Condition category
Circulatory System
Date applied
28/05/2008
Date assigned
26/06/2008
Last edited
14/05/2015
Prospective/Retrospective
Retrospectively registered
Overall trial status
Completed
Recruitment status
No longer recruiting

Plain English Summary

Not provided at time of registration

Trial website

Contact information

Type

Scientific

Primary contact

Prof Allan Struthers

ORCID ID

Contact details

Department of Clinical Pharmacology
Division of Medicine and Therapeutics
Ninewells Hospital and Medical School
University of Dundee
Dundee
DD19SY
United Kingdom
+44 (0)1382 632180
a.d.struthers@dundee.ac.uk

Additional identifiers

EudraCT number

ClinicalTrials.gov number

Protocol/serial number

N/A

Study information

Scientific title

The potential to improve primary prevention by using brain natriuretic peptide (BNP) as an indicator of silent 'pancardiac' target organ damage

Acronym

The 5P Study

Study hypothesis

Despite controlling blood pressure (BP) and cholesterol, unexpected cardiac deaths still occur which means we need better ways of predicting those at high risk. A whole new possibility is to measure a substance in the bloodstream called brain natriuretic peptide (BNP), which should help identify silent heart disease which may otherwise progress to unexpected cardiac death. This work will see how good BNP is at identifying silent asymptomatic heart disease. The possibility is to use BNP for this purpose in the future so as to prevent unexpected cardiac deaths.
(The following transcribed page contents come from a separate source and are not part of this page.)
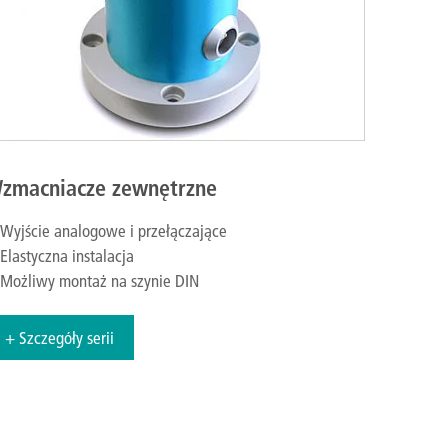
zmacniacze zewnętrzne
Wyjście analogowe i przełączające
Elastyczna instalacja
Możliwy montaż na szynie DIN
+ Szczegóły serii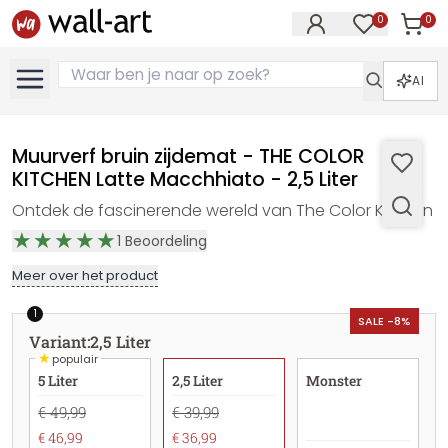
0
0
Artike
Artikelen in 
AI
Muurverf bruin zijdemat - THE COLOR
KITCHEN Latte Macchhiato - 2,5 Liter
Ontdek de fascinerende wereld van The Color Kitchen
1
Beoordeling
Meer over het product
1
SALE -8%
Variant
:
2,5 Liter
★
populair
5 Liter
2,5 Liter
Monster
€ 49,99
€ 39,99
€ 46,99
€ 36,99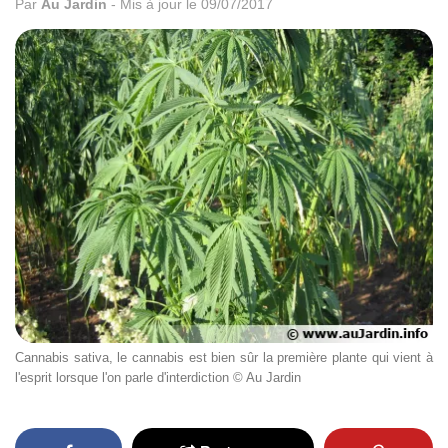
Par
Au Jardin
-
Mis à jour le 09/07/2017
Cannabis sativa, le cannabis est bien sûr la première plante qui vient à
l'esprit lorsque l'on parle d'interdiction © Au Jardin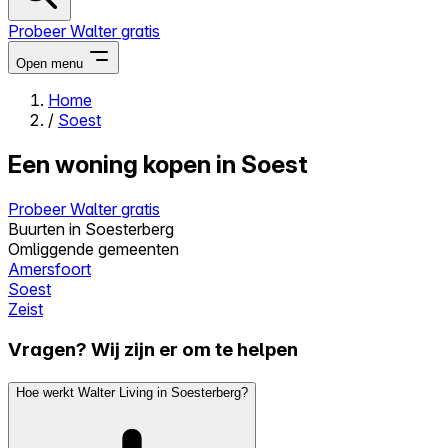
Probeer Walter gratis
Open menu
Home
/
Soest
Close menu
Een woning kopen in Soest
Probeer Walter gratis
Buurten in Soesterberg
Zelf kopen
Omliggende gemeenten
Alles-in-één
Amersfoort
Reviews
Soest
Prijzen
Zeist
Log in
Vragen? Wij zijn er om te helpen
Probeer Walter gratis
Hoe werkt Walter Living in Soesterberg?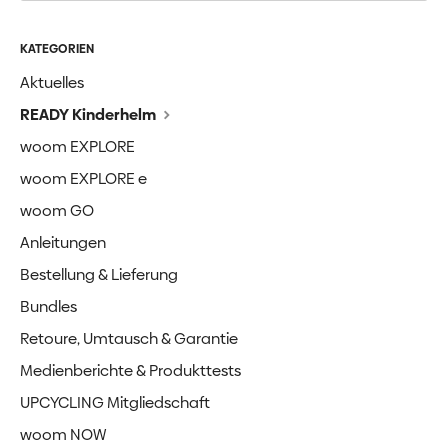
KATEGORIEN
Aktuelles
READY Kinderhelm
woom EXPLORE
woom EXPLORE e
woom GO
Anleitungen
Bestellung & Lieferung
Bundles
Retoure, Umtausch & Garantie
Medienberichte & Produkttests
UPCYCLING Mitgliedschaft
woom NOW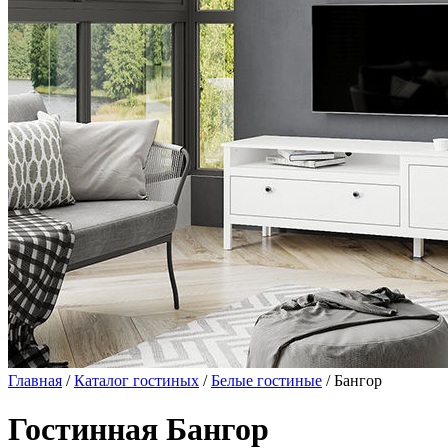
Главная
/
Каталог гостиных
/
Белые гостиные
/ Бангор
Гостинная Бангор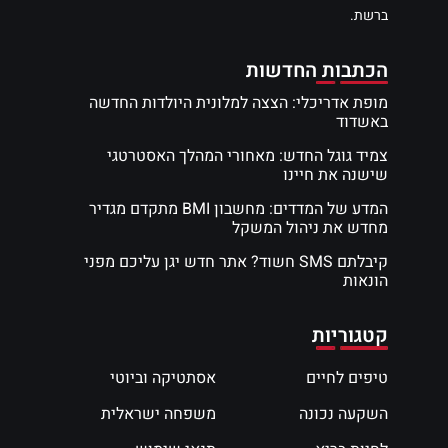
ברשת.
הכתבות החדשות
מופת אדריכלי: הצצה למלונית היולדות החדשה
באשדוד
צמיד גוגל החדש: מאחורי המהלך האסטרטגי
שישנה את חיינו
המדע של המדדים: מחשבון BMI מתקדם מגדיר
מחדש את ניהול המשקל
קיבלתם SMS חשוד? אתר חדש יגן עליכם מפני
הונאות
קטגוריות
טיפים לחיים
אסתטיקה וביוטי
השקעה נכונה
משפחה ישראלית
Study 1: What is the spectrum of cardiac target organ damage seen in those with an elevated BNP level?
Study 2: Does an elevated BNP in the absence of current ischaemia, left ventricular hypertrophy (LVH) or left atrial dilatation (LAD) identify those who will later develop LVH or LAD?

Ethics approval

Tayside Committee on Medical Research Ethics, 13/02/2008, ref: 08/S1402/15

Study design

Observational cohort study

Primary study design

Observational

Secondary study design

Cohort study

Trial setting

Not specified

Trial type

Diagnostic

Patient information sheet

Not available in web format, please use the contact details provided in the Interventions field to request a patient information sheet.

Condition

Cardiovascular diseases

Intervention

This is an observational cohort study where participants will undergo standard diagnostic tests but no pharmacological, surgical or lifestyle interventions will be made.

Study 1: What is the spectrum of cardiac target organ damage seen in those with an elevated BNP level?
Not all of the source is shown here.